• _Your instructions_: Transcribe this listing exactly; omit the pictures.

• _Data to examine_:
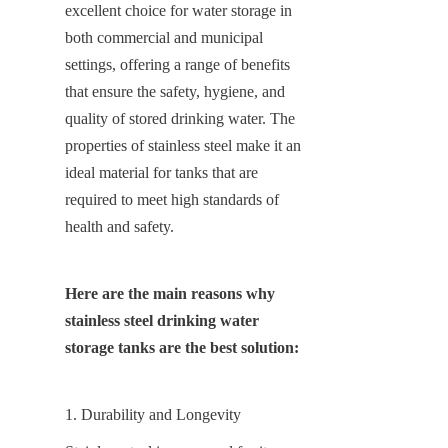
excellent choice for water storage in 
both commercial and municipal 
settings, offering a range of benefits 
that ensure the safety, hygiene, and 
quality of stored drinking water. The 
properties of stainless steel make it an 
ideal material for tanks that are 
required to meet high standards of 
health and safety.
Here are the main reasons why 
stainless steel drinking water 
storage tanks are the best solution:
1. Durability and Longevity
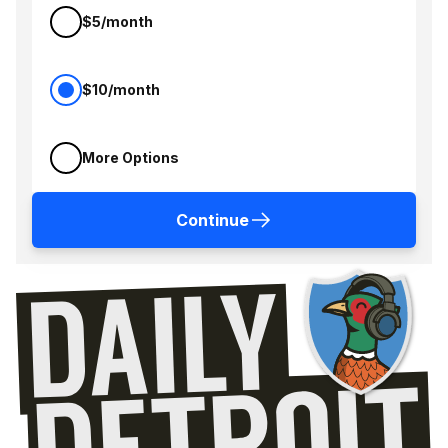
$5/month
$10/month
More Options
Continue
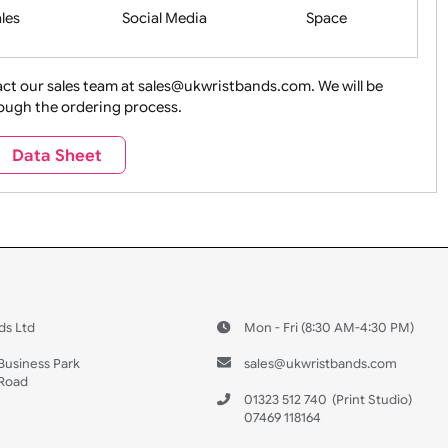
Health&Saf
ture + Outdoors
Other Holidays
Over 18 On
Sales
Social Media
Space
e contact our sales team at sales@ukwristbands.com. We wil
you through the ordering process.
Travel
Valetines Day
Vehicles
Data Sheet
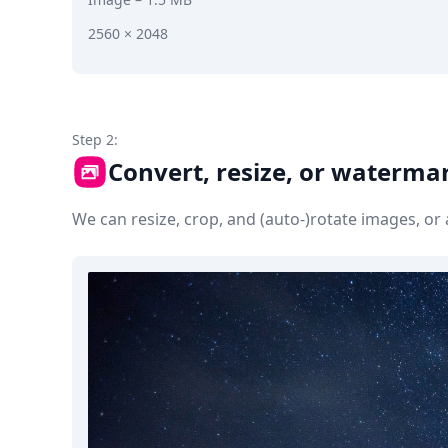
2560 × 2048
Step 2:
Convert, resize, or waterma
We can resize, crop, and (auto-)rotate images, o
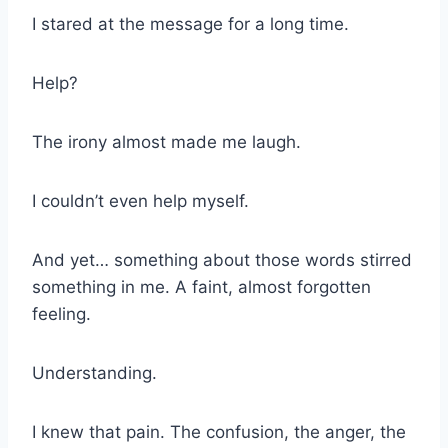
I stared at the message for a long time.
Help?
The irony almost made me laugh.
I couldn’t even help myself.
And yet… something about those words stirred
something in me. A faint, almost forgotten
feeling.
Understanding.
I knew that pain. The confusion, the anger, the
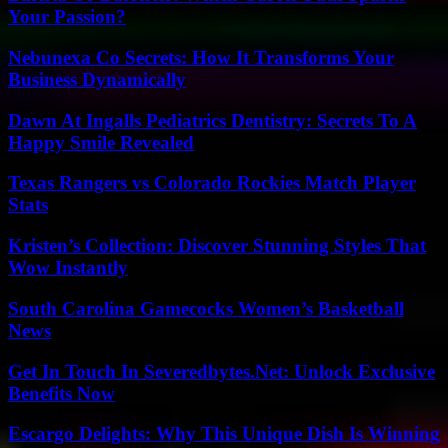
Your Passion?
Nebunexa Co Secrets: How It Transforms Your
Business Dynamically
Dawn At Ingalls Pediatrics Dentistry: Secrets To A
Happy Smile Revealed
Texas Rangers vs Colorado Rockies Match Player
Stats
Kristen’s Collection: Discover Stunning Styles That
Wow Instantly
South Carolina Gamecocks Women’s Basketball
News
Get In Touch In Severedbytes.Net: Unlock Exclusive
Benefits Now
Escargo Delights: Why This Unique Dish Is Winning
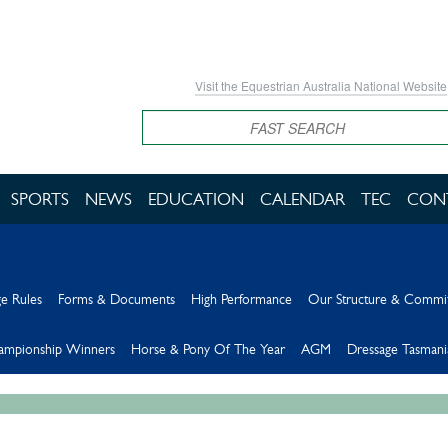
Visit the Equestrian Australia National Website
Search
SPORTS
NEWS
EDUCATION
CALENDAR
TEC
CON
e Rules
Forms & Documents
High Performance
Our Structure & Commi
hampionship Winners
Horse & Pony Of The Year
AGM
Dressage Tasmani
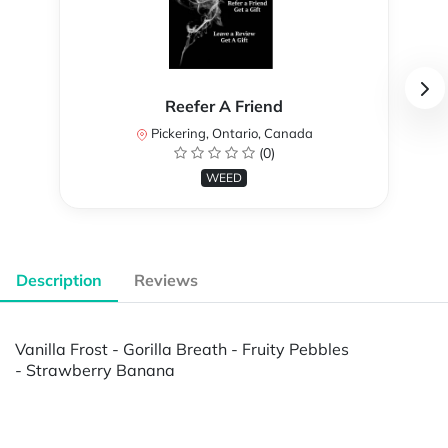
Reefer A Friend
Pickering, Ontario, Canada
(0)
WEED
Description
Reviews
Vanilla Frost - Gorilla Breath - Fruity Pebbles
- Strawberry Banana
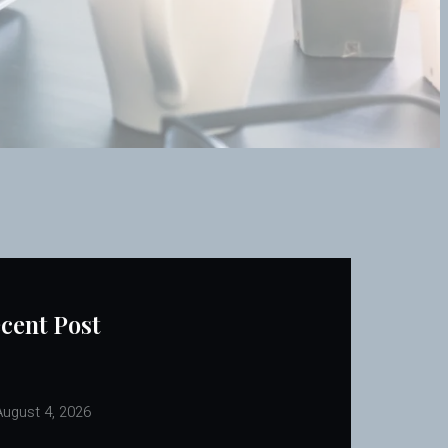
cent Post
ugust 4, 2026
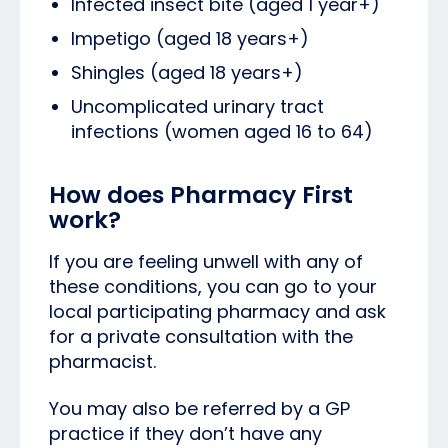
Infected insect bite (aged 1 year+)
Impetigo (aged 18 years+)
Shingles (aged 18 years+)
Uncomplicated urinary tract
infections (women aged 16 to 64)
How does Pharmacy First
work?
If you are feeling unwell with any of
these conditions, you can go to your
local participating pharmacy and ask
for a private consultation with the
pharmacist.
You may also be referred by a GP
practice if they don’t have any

• _Solved exercise_:
excellent choice for water storage in 
both commercial and municipal 
settings, offering a range of benefits 
that ensure the safety, hygiene, and 
quality of stored drinking water. The 
properties of stainless steel make it an 
ideal material for tanks that are 
required to meet high standards of 
health and safety.
Here are the main reasons why 
stainless steel drinking water 
storage tanks are the best solution:
1. Durability and Longevity
$5/month
$10/month
More Options
Continue
Health&Saf
ture + Outdoors
Other Holidays
Over 18 On
Sales
Social Media
Space
e contact our sales team at sales@ukwristbands.com. We wil
you through the ordering process.
Travel
Valetines Day
Vehicles
Data Sheet
2560 × 2048
Step 2:
Convert, resize, or waterma
We can resize, crop, and (auto-)rotate images, o
I stared at the message for a long time.
Help?
The irony almost made me laugh.
I couldn’t even help myself.
And yet… something about those words stirred
something in me. A faint, almost forgotten
feeling.
Understanding.
I knew that pain. The confusion, the anger, the
Your Passion?
Nebunexa Co Secrets: How It Transforms Your
Business Dynamically
Dawn At Ingalls Pediatrics Dentistry: Secrets To A
Happy Smile Revealed
Texas Rangers vs Colorado Rockies Match Player
Stats
Kristen’s Collection: Discover Stunning Styles That
Wow Instantly
South Carolina Gamecocks Women’s Basketball
News
Get In Touch In Severedbytes.Net: Unlock Exclusive
Benefits Now
Escargo Delights: Why This Unique Dish Is Winning
Visit the Equestrian Australia National Website
Search
SPORTS
NEWS
EDUCATION
CALENDAR
TEC
CON
e Rules
Forms & Documents
High Performance
Our Structure & Commi
hampionship Winners
Horse & Pony Of The Year
AGM
Dressage Tasmani
Reefer A Friend
Pickering, Ontario, Canada
(0)
WEED
Description
Reviews
Vanilla Frost - Gorilla Breath - Fruity Pebbles
- Strawberry Banana
cent Post
ugust 4, 2026
Infected insect bite (aged 1 year+)
Impetigo (aged 18 years+)
Shingles (aged 18 years+)
Uncomplicated urinary tract
infections (women aged 16 to 64)
How does Pharmacy First
work?
If you are feeling unwell with any of
these conditions, you can go to your
local participating pharmacy and ask
for a private consultation with the
pharmacist.
You may also be referred by a GP
practice if they don’t have any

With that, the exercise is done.